Tatou n’est donc pas qu’un magazine de jeu de rôle sur table. C’est un magazine de soutien à l’ensemble du catalogue Oriflam, jeux de simulation compris. Ce positionnement explique l’hétérogénéité du sommaire, et le fait que certaines aides de jeu semblent calibrées pour des lecteurs déjà familiers des jeux plutôt que pour des découvreurs.

Ce que ce numéro dit de son époque

Feuilleter Tatou n°1 aujourd’hui, c’est observer une pratique éditoriale qui n’avait pas encore trouvé tous ses équilibres. Les aides de jeu sont inégales en longueur et en ambition. Certaines comblent de vrais manques (les Ducs du Chaos, les Aldryami), d’autres remplissent des pages sans apport réel.

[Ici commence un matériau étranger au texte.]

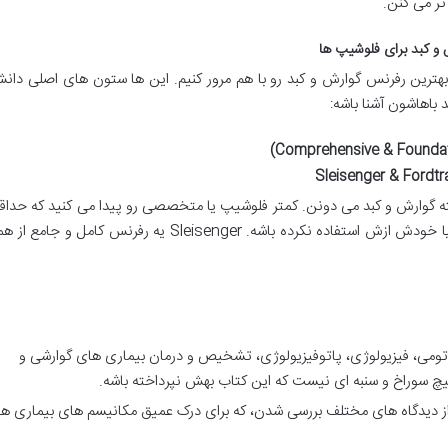
تر می کنن.
و کبد برای فلوشیپ ها
بهترین رفرنس گوارش و کبد رو با هم مرور کنیم. این ها ستون های اصلی دان
باهاشون آشنا باشه:
 گوارش و کبد می دونن. کمتر فلوشیپ یا متخصصی رو پیدا می کنید که حداق
یک بار اسم این کتاب به گوشش نخورده باشه یا خودش ازش استفاده نکرده باشه. Sleisenger یه رفرنس کامل و جامع 
اتومی، فیزیولوژی، پاتوفیزیولوژی، تشخیص و درمان بیماری های گوارشی و
یچ سوراخ و سنبه ای نیست که این کتاب بهش نپرداخته باشه.
 دیدگاه های مختلف بررسی شدن، که برای درک عمیق مکانیسم های بیماری ها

La rubrique Multimondes, lue avec le recul, ressemble à la présentation d’un espoir que l’éditeur n’aura pas le temps de concrétiser.

Mais il y a quelque chose de précieux dans cette imperfection assumée. Oriflam avait imposé ses traductions grâce à une attention sérieuse à la qualité graphique et à l’adaptation française, jusqu’à voir ses illustrations rachetées pour les éditions américaines de Chaosium. Tatou prolonge cette démarche dans un format périodique, avec plus d’irrégularité, mais avec la même idée de fond : donner aux joueurs et aux meneurs de jeu matière à travailler entre deux parutions.

Vingt-sept numéros paraîtront jusqu’en juin 1996. Ce premier numéro ne laisse pas forcément deviner une si longue série, mais il pose les bases d’un projet cohérent avec son catalogue et son moment.